Items listed in a dataset
━━━

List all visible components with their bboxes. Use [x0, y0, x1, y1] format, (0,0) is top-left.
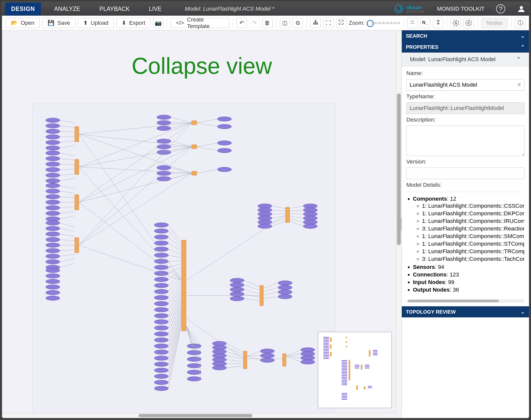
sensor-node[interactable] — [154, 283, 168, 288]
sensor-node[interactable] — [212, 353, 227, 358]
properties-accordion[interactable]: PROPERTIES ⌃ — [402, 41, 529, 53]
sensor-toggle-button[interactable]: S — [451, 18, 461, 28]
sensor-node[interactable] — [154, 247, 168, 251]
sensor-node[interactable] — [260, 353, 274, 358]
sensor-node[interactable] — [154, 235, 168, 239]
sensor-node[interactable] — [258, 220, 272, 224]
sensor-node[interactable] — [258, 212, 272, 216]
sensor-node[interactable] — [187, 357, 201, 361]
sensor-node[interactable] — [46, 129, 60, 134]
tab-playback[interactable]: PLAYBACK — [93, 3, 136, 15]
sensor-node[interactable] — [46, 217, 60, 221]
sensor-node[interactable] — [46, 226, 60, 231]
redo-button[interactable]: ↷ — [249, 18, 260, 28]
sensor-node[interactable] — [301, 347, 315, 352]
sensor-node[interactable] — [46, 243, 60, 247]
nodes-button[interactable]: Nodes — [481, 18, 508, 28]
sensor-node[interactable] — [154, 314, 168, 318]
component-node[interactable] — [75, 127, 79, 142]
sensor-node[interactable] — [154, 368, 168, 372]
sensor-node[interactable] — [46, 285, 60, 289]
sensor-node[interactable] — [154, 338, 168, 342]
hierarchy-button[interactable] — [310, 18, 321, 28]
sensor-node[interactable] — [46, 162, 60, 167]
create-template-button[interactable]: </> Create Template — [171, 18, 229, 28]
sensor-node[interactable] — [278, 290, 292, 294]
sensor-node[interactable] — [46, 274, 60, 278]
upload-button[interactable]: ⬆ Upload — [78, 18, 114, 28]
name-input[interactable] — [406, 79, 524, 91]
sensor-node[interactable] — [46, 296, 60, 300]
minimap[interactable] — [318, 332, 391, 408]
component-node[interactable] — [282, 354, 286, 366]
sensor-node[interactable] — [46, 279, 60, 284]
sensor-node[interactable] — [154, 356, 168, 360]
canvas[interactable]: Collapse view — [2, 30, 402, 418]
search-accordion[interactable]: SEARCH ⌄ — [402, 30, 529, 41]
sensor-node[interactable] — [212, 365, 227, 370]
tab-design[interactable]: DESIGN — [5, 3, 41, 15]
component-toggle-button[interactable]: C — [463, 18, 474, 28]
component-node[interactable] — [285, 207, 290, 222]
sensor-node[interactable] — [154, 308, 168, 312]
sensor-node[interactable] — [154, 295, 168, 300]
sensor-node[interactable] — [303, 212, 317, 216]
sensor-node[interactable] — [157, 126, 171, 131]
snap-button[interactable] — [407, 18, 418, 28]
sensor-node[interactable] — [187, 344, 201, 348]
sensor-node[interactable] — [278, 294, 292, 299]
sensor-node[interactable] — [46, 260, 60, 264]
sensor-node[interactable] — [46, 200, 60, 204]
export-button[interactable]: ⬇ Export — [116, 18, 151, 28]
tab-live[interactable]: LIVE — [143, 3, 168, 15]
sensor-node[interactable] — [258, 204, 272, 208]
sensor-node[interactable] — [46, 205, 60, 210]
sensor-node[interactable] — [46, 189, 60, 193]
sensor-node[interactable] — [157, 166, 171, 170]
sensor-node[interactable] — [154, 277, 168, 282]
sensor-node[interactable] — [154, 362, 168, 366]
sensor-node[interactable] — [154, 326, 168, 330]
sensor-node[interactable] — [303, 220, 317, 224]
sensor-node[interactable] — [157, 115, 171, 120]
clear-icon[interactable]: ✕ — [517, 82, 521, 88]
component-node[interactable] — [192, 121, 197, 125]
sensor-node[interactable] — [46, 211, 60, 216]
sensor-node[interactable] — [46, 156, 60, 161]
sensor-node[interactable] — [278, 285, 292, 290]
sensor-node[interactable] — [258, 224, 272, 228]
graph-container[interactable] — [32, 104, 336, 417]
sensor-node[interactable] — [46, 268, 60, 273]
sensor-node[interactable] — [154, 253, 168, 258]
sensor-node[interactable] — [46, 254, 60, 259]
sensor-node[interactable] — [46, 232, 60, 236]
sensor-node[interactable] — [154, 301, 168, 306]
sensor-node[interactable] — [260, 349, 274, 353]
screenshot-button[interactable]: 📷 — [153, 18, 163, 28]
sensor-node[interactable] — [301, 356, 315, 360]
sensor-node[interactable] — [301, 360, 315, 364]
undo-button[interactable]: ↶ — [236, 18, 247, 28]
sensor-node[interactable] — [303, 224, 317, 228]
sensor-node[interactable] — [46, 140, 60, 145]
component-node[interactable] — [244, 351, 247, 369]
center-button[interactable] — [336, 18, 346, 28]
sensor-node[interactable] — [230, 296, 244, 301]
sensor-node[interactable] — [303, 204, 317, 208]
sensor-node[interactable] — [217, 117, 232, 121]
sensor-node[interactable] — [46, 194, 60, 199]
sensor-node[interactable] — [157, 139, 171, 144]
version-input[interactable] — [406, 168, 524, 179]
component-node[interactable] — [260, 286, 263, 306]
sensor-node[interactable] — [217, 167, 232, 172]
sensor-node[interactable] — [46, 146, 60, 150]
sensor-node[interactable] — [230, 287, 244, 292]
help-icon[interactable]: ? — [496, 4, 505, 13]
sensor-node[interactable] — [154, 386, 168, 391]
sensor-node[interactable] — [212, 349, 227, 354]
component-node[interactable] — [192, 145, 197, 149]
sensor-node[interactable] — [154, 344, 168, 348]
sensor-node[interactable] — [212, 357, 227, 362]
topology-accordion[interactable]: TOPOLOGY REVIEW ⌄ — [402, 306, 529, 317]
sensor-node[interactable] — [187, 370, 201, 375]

━━━

> _EXERCISE DIRECTIONS_:
Determine the number of lines in the data that include the word "icon", and provide that number without comment.

> _SOLUTION FOR THIS PROBLEM_:
2